* The records
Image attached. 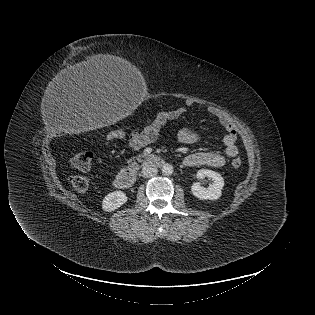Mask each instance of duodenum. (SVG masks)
<instances>
[{"label":"duodenum","instance_id":"1","mask_svg":"<svg viewBox=\"0 0 315 315\" xmlns=\"http://www.w3.org/2000/svg\"><path fill=\"white\" fill-rule=\"evenodd\" d=\"M145 162L155 166H163L165 160L157 155H149L145 158ZM136 180V172L132 169H122L115 179V186L119 189L131 187Z\"/></svg>","mask_w":315,"mask_h":315}]
</instances>
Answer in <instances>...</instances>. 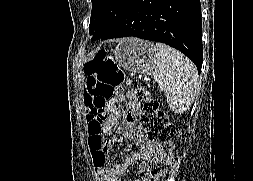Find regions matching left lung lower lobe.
<instances>
[{"mask_svg": "<svg viewBox=\"0 0 253 181\" xmlns=\"http://www.w3.org/2000/svg\"><path fill=\"white\" fill-rule=\"evenodd\" d=\"M126 36L172 46L188 56L201 72L200 0H131L116 23L99 39Z\"/></svg>", "mask_w": 253, "mask_h": 181, "instance_id": "0a47b994", "label": "left lung lower lobe"}]
</instances>
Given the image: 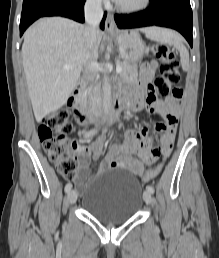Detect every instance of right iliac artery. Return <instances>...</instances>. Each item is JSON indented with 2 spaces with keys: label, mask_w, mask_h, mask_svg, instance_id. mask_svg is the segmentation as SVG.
<instances>
[{
  "label": "right iliac artery",
  "mask_w": 219,
  "mask_h": 258,
  "mask_svg": "<svg viewBox=\"0 0 219 258\" xmlns=\"http://www.w3.org/2000/svg\"><path fill=\"white\" fill-rule=\"evenodd\" d=\"M93 134H94V131H90V132H88V133L86 134V137H89V136H91V135H93ZM71 188H72V184H71V183H67V184L65 185V192L68 193V192L71 190Z\"/></svg>",
  "instance_id": "1"
}]
</instances>
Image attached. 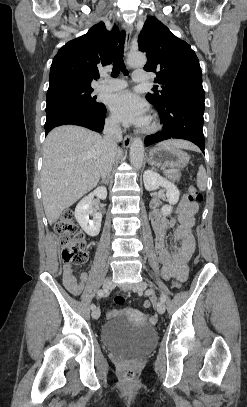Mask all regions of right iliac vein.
<instances>
[{
  "label": "right iliac vein",
  "instance_id": "obj_1",
  "mask_svg": "<svg viewBox=\"0 0 247 407\" xmlns=\"http://www.w3.org/2000/svg\"><path fill=\"white\" fill-rule=\"evenodd\" d=\"M114 286H115V284H114V282H113L111 279H106V280L104 281V283H103V287H104L105 289H113ZM92 317H93L94 319H98V318L100 317V309H99V308H96V309L93 310V312H92Z\"/></svg>",
  "mask_w": 247,
  "mask_h": 407
}]
</instances>
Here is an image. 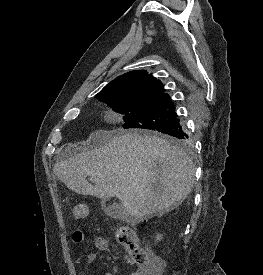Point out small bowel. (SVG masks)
<instances>
[{
	"instance_id": "small-bowel-1",
	"label": "small bowel",
	"mask_w": 263,
	"mask_h": 275,
	"mask_svg": "<svg viewBox=\"0 0 263 275\" xmlns=\"http://www.w3.org/2000/svg\"><path fill=\"white\" fill-rule=\"evenodd\" d=\"M85 239H86V234L81 230H76L72 234V241L74 243H81ZM93 243H94L95 248L100 250V251H107L109 249L108 241L103 237H95L93 239ZM75 261H76V263H80L79 259H76ZM92 262H93V257L90 256L88 258V263H92ZM128 263L130 265L134 266L130 259L128 260ZM105 275H112V274L111 273H105ZM130 275H142V274H141L139 269H135L133 272H131Z\"/></svg>"
}]
</instances>
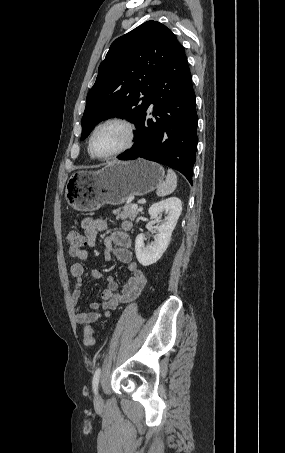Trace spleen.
I'll return each instance as SVG.
<instances>
[{
    "label": "spleen",
    "mask_w": 285,
    "mask_h": 453,
    "mask_svg": "<svg viewBox=\"0 0 285 453\" xmlns=\"http://www.w3.org/2000/svg\"><path fill=\"white\" fill-rule=\"evenodd\" d=\"M177 186V175L171 169H168L167 177L164 182H162L157 189V196L163 197L171 194Z\"/></svg>",
    "instance_id": "spleen-1"
}]
</instances>
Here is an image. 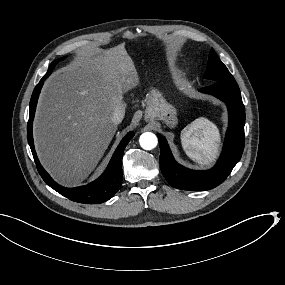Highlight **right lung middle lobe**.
<instances>
[{"mask_svg": "<svg viewBox=\"0 0 285 285\" xmlns=\"http://www.w3.org/2000/svg\"><path fill=\"white\" fill-rule=\"evenodd\" d=\"M65 58H66V57H63V58H60V59H57V60L53 61V62L51 63V65H50L49 69H48V72L46 73V75H45L43 78H44V79L47 78V77L51 74V72H52V70L54 69L55 65H56L59 61L64 60Z\"/></svg>", "mask_w": 285, "mask_h": 285, "instance_id": "obj_1", "label": "right lung middle lobe"}]
</instances>
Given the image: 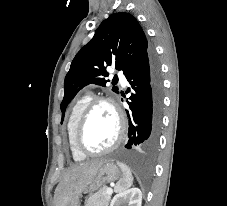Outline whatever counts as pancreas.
Here are the masks:
<instances>
[{
	"label": "pancreas",
	"mask_w": 227,
	"mask_h": 206,
	"mask_svg": "<svg viewBox=\"0 0 227 206\" xmlns=\"http://www.w3.org/2000/svg\"><path fill=\"white\" fill-rule=\"evenodd\" d=\"M108 187L103 186L97 192L91 194L85 206H108L111 194L107 193Z\"/></svg>",
	"instance_id": "cf45deb5"
}]
</instances>
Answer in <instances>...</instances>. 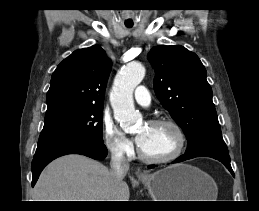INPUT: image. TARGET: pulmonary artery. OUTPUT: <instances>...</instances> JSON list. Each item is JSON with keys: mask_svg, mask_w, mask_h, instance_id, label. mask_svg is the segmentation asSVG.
<instances>
[{"mask_svg": "<svg viewBox=\"0 0 259 211\" xmlns=\"http://www.w3.org/2000/svg\"><path fill=\"white\" fill-rule=\"evenodd\" d=\"M135 100L137 103L143 106H147L151 102V98L149 95V92L146 87L144 86H138L135 90L134 94Z\"/></svg>", "mask_w": 259, "mask_h": 211, "instance_id": "obj_1", "label": "pulmonary artery"}]
</instances>
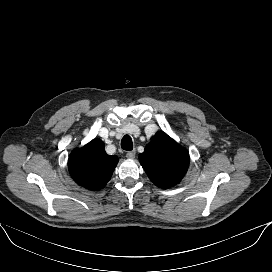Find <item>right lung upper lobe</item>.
<instances>
[{"mask_svg":"<svg viewBox=\"0 0 272 272\" xmlns=\"http://www.w3.org/2000/svg\"><path fill=\"white\" fill-rule=\"evenodd\" d=\"M104 146L103 141L94 139L84 147L72 151L68 168L78 185L89 190H99L110 180L118 158L108 155Z\"/></svg>","mask_w":272,"mask_h":272,"instance_id":"obj_1","label":"right lung upper lobe"}]
</instances>
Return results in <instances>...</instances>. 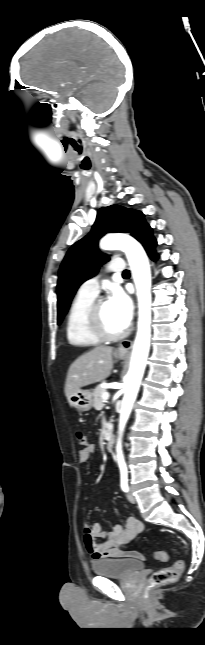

* What the exercise asks
The expected output is exactly the lines from the one containing "Find <item>right lung upper lobe</item>." through the last line of the listing, both included, with every picture left out.

* Result below
Find <item>right lung upper lobe</item>.
<instances>
[{"mask_svg":"<svg viewBox=\"0 0 272 272\" xmlns=\"http://www.w3.org/2000/svg\"><path fill=\"white\" fill-rule=\"evenodd\" d=\"M104 146L103 141L94 139L84 147L72 151L68 168L78 185L89 190H99L110 180L118 158L108 155Z\"/></svg>","mask_w":272,"mask_h":272,"instance_id":"obj_1","label":"right lung upper lobe"}]
</instances>
Return results in <instances>...</instances>. 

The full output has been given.